The lawsuit, if successful, might force reality shows to be more careful about keeping it real. Here's a look at "Storage Wars" and four other reality shows accused of -- gasp -- faking it.

1. "Storage Wars": Hester -- known for saying "yuuuuuuuup" -- alleges he was fired from the show after complaining about a series of fake-outs. The show features people bidding on mysterious storage lockers, hoping to discover treasures amid trash.

But Hester says the show rigged auctions, added prizes to the lockers, and even paid for one star's plastic surgery. A&E declined comment. Will Hester find a big payout under a messy pile of legal motions?

2. "X Factor": Say it ain't so, Simon. "X Factor" has been accused of using more than treacly tunes to toy with our emotions. Last season, a contestant's groin was blurred to make him appear to be nude -- though he was actually wearing a thong. Another contestant was caught lip-syncing. And this season, Fox conceded that episodes filmed at judges' homes weren't necessarily filmed at judge's homes. Maybe they were worried about more indecent exposure.

Also read: 'X Factor' Housing Crisis: Show Admits Home Visits 'Not Necessarily' as They Seem

3. "Breaking Amish": The TLC show -- which some skeptical viewers dubbed "Faking Amish" -- contained enough misrepresentation that the network aired a two-part special to address the allegations that its stars were not always as sheltered as they claimed. The show purportedly followed young Amish and Mennonites as they left their strict, isolated communities for the first time.
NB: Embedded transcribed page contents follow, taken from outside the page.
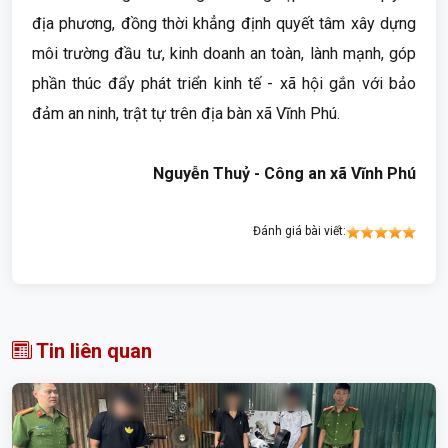
địa phương, đồng thời khẳng định quyết tâm xây dựng
môi trường đầu tư, kinh doanh an toàn, lành mạnh, góp
phần thúc đẩy phát triển kinh tế - xã hội gắn với bảo
đảm an ninh, trật tự trên địa bàn xã Vĩnh Phú.
Nguyễn Thuỷ - Công an xã Vĩnh Phú
Đánh giá bài viết:
Tin liên quan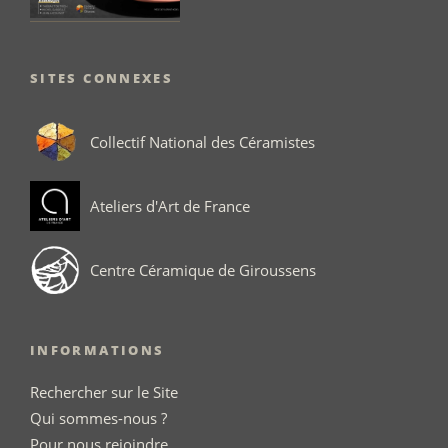
SITES CONNEXES
Collectif National des Céramistes
Ateliers d'Art de France
Centre Céramique de Giroussens
INFORMATIONS
Rechercher sur le Site
Qui sommes-nous ?
Pour nous rejoindre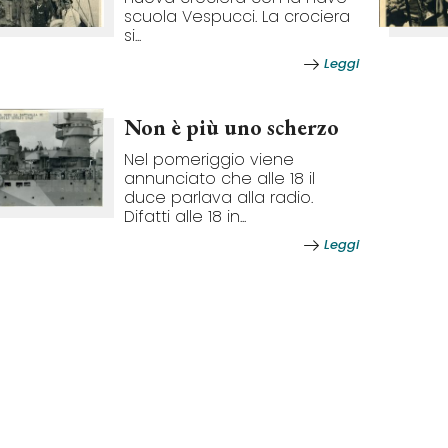
scuola Vespucci. La crociera
si...
Leggi
Non è più uno scherzo
Nel pomeriggio viene
annunciato che alle 18 il
duce parlava alla radio.
Difatti alle 18 in...
Leggi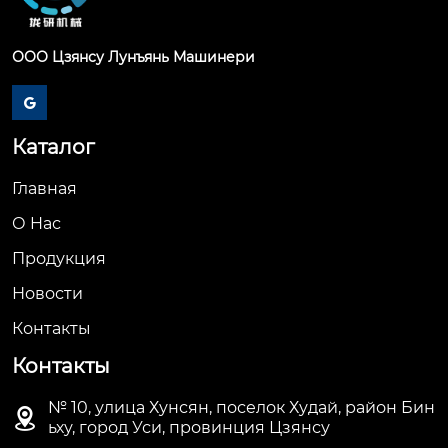
ООО Цзянсу Лунъянь Машинери

Каталог
Главная
О Hас
Продукция
Новости
Контакты
Контакты
№ 10, улица Хунсян, поселок Худай, район Бин

ьху, город Уси, провинция Цзянсу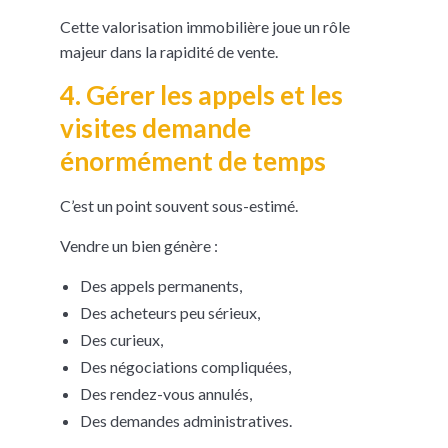
Cette valorisation immobilière joue un rôle
majeur dans la rapidité de vente.
4. Gérer les appels et les
visites demande
énormément de temps
C’est un point souvent sous-estimé.
Vendre un bien génère :
Des appels permanents,
Des acheteurs peu sérieux,
Des curieux,
Des négociations compliquées,
Des rendez-vous annulés,
Des demandes administratives.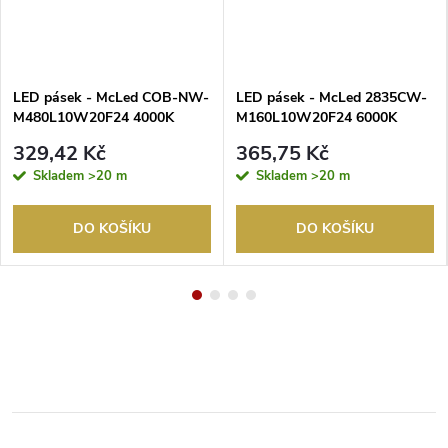
LED pásek - McLed COB-NW-
LED pásek - McLed 2835CW-
M480L10W20F24 4000K
M160L10W20F24 6000K
15W/m 24V /50m/
19,2W/m 24V /5m/
329,42 Kč
365,75 Kč
Skladem
>20 m
Skladem
>20 m
DO KOŠÍKU
DO KOŠÍKU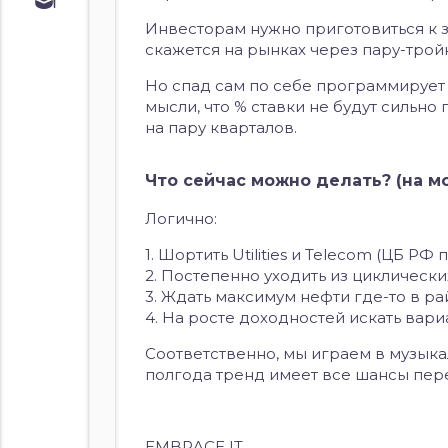
Обучение
Инвесторам нужно приготовиться к з
Курс по
облигациям
скажется на рынках через пару-трой
Курс по
Но спад сам по себе программирует 
акциям
мысли, что % ставки не будут сильно
на пару кварталов.
Что сейчас можно делать? (на м
Логично:
1. Шортить Utilities и Telecom (ЦБ Р
2. Постепенно уходить из циклических
3. Ждать максимум нефти где-то в рай
4. На росте доходностей искать вари
Соответственно, мы играем в музыкал
полгода тренд имеет все шансы перев
EMBRACE IT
But the New York Daily News noted that one castmate "had already lived outside the closed community, got married, had children and was divorced." Okay, but aside from that. 4. "House Hunters": You may want to sit down, assuming your house has room for a chair. One participant on the show says its producers found her house search so boring that they made her concoct a story about her old house being much too small. You know how you scream at the screen "THEN PAINT IT" every time some house hunters pass on an otherwise perfect home because they don't like the color? That may not be the most unbelievable part of "House Hunters." HGTV admitted it sometimes stages visits to homes that participants have already seen, saying "we manage certain production and time constraints, while honoring the home buying process." 5. "The Hills": Past castmates have conceded that the MTV show's producers just may have staged relationships and fights to make the docu-soap more interesting. But at least MTV gave us a wink to let us know not to believe every vapid exchange was real: The show ended with the camera pulling back to reveal its final scene was shot on a studio backlot. Wait: Does this mean Justin Bobby maybe wasn't the genius we thought he was?